The results of the present study also revealed that BA was effective in attenuating hyperlipidemia-promoted platelet aggregation indicated by lower collagen/epinephrine-induced platelet aggregation, as evidenced by the increase in the circulating platelet count and the reduction in the number of thrombi in the lungs. Consistent with findings from previous studies [39, 40], the present results clearly demonstrated an improvement in lipid profile associated with BA administration. Another explanation could be afforded by Ali and Mansour [41], who emphasized that platelet hyperaggregability associated with HFD was prevented by the use of an antioxidant, indicating the critical role for intracellular ROS in this phenomenon. Similarly to the elsewhere published data [42-44], the results of the present study revealed that antioxidants, by altering the oxidant/antioxidant balance, attenuated HFD-induced hyperaggregability in rats.
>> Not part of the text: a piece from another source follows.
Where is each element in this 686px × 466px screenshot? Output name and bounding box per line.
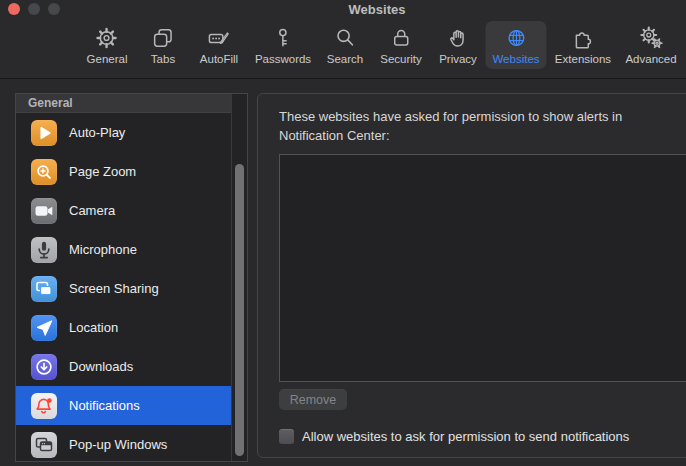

As increased production of inflammatory mediators results in endothelium dysfunction as well as alterations in the coagulation system [2, 45], the interest in finding naturally occurring components with potent anti-inflammatory properties is increasing. One potential treatment to reduce inflammatory mediators involves the use of BA, which has shown efficacy as an anti-inflammatory agent [15]. The current results are compatible with those reporting the inhibitory role of BA on serum level of IL-1β [43, 44, 46], COX-2 and TNF-α [44, 47, 48]. It is obvious that the anti-platelet activity of BA is most likely a consequence of COX-2, IL-1β and TNF-α inhibition. The results of this study demonstrated that BA administration in a high dose, by its known anti-oxidant and anti-inflammatory properties [14], exerted an attenuating effect on the extent and severity of ROS production and inflammation, indicating that the anti-platelet activity of BA is likely a consequence of controlling oxidative stress and inflammation.

In conclusion, the present data suggest that BA shows a promising anti-aggregatory effect by attenuating the enhanced hyperlipidemia, oxidative stress and inflammation associated with HFD. Consequently its administration may warrant further attention as a potential adjuvant to existing medications that are used to treat patients with platelet hyperaggregability.